Whether you consider this readable is at least partly a matter of familiarity with the concept of mapping over optionals. In my experience, most Swift developers prefer unwrapping with if let, even if that results in more than one line.

---

Another alternative: wrap this pattern of unwrapping two optionals and applying a function to the unwrapped values in a generic function:

func unwrapAndApply<A, B, Result>(_ a: A?, _ b: B?, _ f: (A, B) -> Result) -> Result? {
    guard let a = a, let b = b else { return nil }
    return f(a, b)
}

This function works on all inputs, regardless of the underlying types. Now you can write this to perform the addition:

let d = unwrapAndApply(Int(a), Int(b), +)

The unwrapAndApply function only works on two input arguments. If you need the same functionality for three, four, five, … inputs, you’ll have to write additional overloads of unwrapAndApply that take the corresponding number of arguments.

Answer 2

As @rmaddy said in his comment, this is the whole point of optionals. It is supposed to make you work at it, resulting in safer code.

If you are willing to go to a bit of up-front work, you can create a custom operator that will throw an error if the result is converting to an Int is nil:

enum Err: Error {
    case nilValue
}

func +(lhs: String, rhs: String)throws -> Int {
    guard let c = Int(lhs), let d = Int(rhs) else {
        throw Err.nilValue
    }
    return c + d
}

(You might have to add infix operator + to this snippet.)
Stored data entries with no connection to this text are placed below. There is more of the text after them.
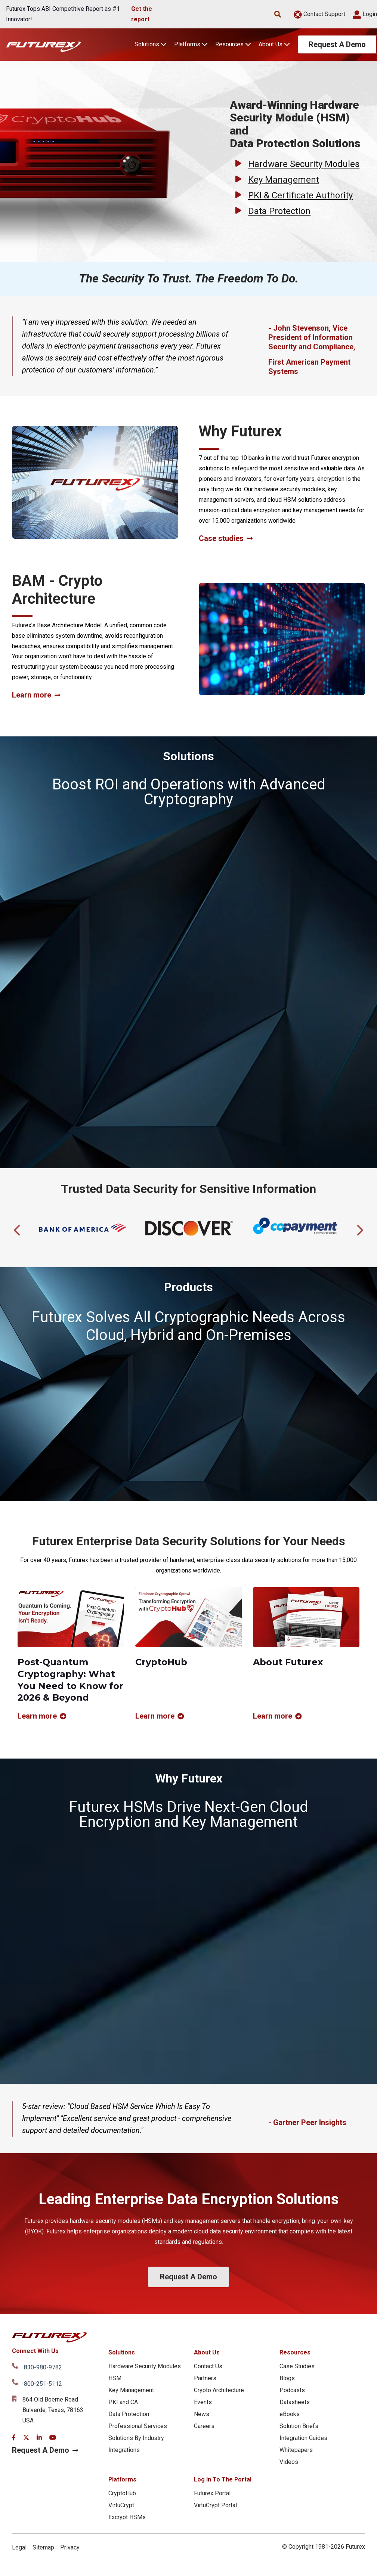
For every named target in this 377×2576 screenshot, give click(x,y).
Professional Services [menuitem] (137, 2426)
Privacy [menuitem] (70, 2547)
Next (359, 1228)
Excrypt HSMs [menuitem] (127, 2517)
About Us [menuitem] (207, 2352)
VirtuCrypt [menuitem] (121, 2505)
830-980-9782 (43, 2367)
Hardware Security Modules (303, 164)
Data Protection (279, 211)
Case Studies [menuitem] (297, 2366)
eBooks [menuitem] (289, 2414)
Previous (17, 1228)
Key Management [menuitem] (131, 2390)
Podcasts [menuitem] (292, 2390)
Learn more (36, 695)
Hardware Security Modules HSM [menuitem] (144, 2372)
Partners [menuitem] (205, 2378)
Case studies (226, 538)
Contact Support (319, 14)
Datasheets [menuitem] (294, 2402)
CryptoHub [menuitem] (122, 2493)
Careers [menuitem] (204, 2426)
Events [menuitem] (203, 2402)
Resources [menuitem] (294, 2352)
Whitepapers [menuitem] (296, 2449)
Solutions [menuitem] (121, 2352)
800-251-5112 (43, 2383)
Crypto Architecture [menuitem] (219, 2390)
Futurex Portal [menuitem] (212, 2493)
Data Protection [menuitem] (128, 2414)
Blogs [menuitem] (287, 2378)
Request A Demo (337, 44)
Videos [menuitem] (288, 2461)
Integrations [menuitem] (124, 2449)
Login (365, 14)
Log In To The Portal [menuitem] (222, 2479)
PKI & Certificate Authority (300, 195)
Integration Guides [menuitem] (303, 2438)
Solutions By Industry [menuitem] (136, 2438)
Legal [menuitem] (19, 2547)
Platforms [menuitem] (122, 2479)
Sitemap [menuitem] (43, 2547)
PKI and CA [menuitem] (123, 2402)
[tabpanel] (83, 1228)
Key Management (283, 179)
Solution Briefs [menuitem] (298, 2426)
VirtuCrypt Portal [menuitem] (215, 2505)
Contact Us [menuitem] (208, 2366)
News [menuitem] (201, 2414)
You can then use it like this:

do {
    let i: Int = try a + b
    print(i)
} catch {
    // Catch error here
}

Or use try?. This will return nil if an error is thrown:

let i: Int? = try? a + b

If you don't want to use the type annotations, you can give the operator a different name, i.e.:

infix operator +?: AdditionPrecedence
func +?(lhs: String, rhs: String)throws -> Int

Answer 3

There are a couple of ways to handle optionals besides the if let method you showed.
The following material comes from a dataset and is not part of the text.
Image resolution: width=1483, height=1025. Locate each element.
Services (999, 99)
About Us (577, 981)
One is to place a guard let statement at the beginning of the block of code in which you are using the optionals. This allows you to avoid having tons of nested if let statements:

guard let c = Int(a), let d = Int(b) else { return }

// use `c` and `d` as you please
// ...

You can also use the nil coalescing operator to define a default value (e.g. 0):

let c = (Int(a) ?? 0) + (Int(b) ?? 0)

In this situation, if either Int(a) or Int(b) fails, they will be replaced with 0, respectively. Now c is an Int instead of an Int? and can be used freely without unwrapping. This may or may not be appropriate depending on what can happen if you use a default value rather than the intended one.
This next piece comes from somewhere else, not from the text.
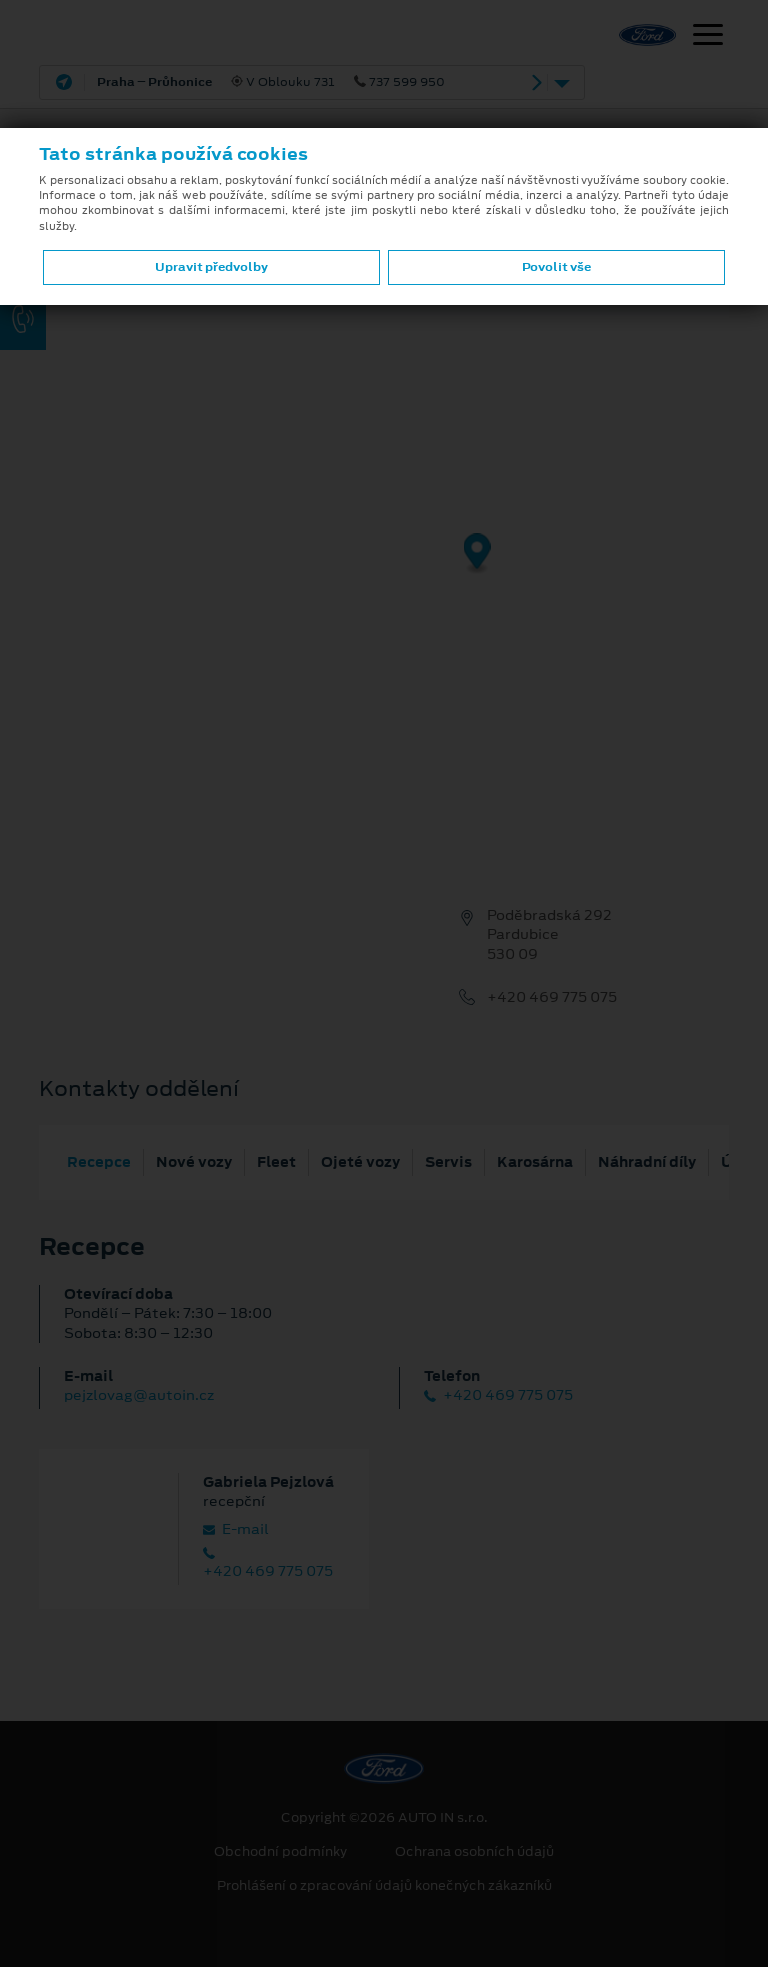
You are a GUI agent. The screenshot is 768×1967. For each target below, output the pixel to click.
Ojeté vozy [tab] (360, 1162)
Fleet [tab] (276, 1162)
Further reading: What is an optional value in Swift?

Alternatively, you can create a custom operator to allow you to numerically "add" two strings:

infix operator +++: AdditionPrecedence

func +++(_ a: String, _ b: String) -> Int? {
  if let intA = Int(a), let intB = Int(b) {
    return intA + intB
  } else {
    return nil
  }
}

// use it like so:
let c = "12" +++ "24"

// now c is Int? and you can check if the result is optional
if let d = c {

}

More about custom operators in the Swift Documentation: https://developer.apple.com/library/content/documentation/Swift/Conceptual/Swift_Programming_Language/AdvancedOperators.html

Answer 4

You can define your own operator to add two optionals together:

let a = "12"
let b = "24"

infix operator ?+: AdditionPrecedence
func ?+ (left: Int?, right: Int?) -> Int? {
  guard let left = left,
    let right = right else {
      return nil
  }
  return left + right
}

let c = Int(a) ?+ Int(b)

The result is an optional. If you don't want the result to be optional you need to provide a suitable default value. For instance if you think 0 is appropriate:

infix operator ?+: AdditionPrecedence
func ?+ (left: Int?, right: Int?) -> Int {
  guard let left = left,
    let right = right else {
      return 0
  }
  return left + right
}

Answer 5

You have many ways in which you can do this. I will show you one that it is appropriate if you have to do this often:

extension Int {

    static func addStrings(_ firstString: String, _ secondString: String) -> Int? {
        guard let firstNumber = Int(firstString) else { return nil }
        guard let secondNumber = Int(secondString) else { return nil }

        return firstNumber + secondNumber
    }
}

you should use it like this:

let number = Int.addStrings("1", "2")

I am using one awesome feature of Swift - extensions. With them you can add methods and computed variables to every class you want. Optionals and extensions are very important things when it comes to Swift development. You should read Apple docs carefully.